◆ **Task statement**: Every line of the material that follows must be printed again exactly.

◆ **Supplied records**:
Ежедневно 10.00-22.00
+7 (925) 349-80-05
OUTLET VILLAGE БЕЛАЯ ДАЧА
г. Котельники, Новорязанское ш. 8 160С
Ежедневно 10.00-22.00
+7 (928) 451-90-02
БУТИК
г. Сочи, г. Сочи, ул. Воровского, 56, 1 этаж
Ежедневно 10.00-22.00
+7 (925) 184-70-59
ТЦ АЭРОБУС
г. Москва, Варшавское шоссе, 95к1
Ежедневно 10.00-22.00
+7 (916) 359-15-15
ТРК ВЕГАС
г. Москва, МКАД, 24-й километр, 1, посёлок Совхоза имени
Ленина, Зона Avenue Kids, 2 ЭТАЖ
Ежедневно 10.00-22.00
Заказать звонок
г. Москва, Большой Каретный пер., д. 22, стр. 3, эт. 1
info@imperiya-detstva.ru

◆ **Output for this exercise**:
Ежедневно 10.00-22.00
+7 (925) 349-80-05
OUTLET VILLAGE БЕЛАЯ ДАЧА
г. Котельники, Новорязанское ш. 8 160С
Ежедневно 10.00-22.00
+7 (928) 451-90-02
БУТИК
г. Сочи, г. Сочи, ул. Воровского, 56, 1 этаж
Ежедневно 10.00-22.00
+7 (925) 184-70-59
ТЦ АЭРОБУС
г. Москва, Варшавское шоссе, 95к1
Ежедневно 10.00-22.00
+7 (916) 359-15-15
ТРК ВЕГАС
г. Москва, МКАД, 24-й километр, 1, посёлок Совхоза имени
Ленина, Зона Avenue Kids, 2 ЭТАЖ
Ежедневно 10.00-22.00
Заказать звонок
г. Москва, Большой Каретный пер., д. 22, стр. 3, эт. 1
info@imperiya-detstva.ru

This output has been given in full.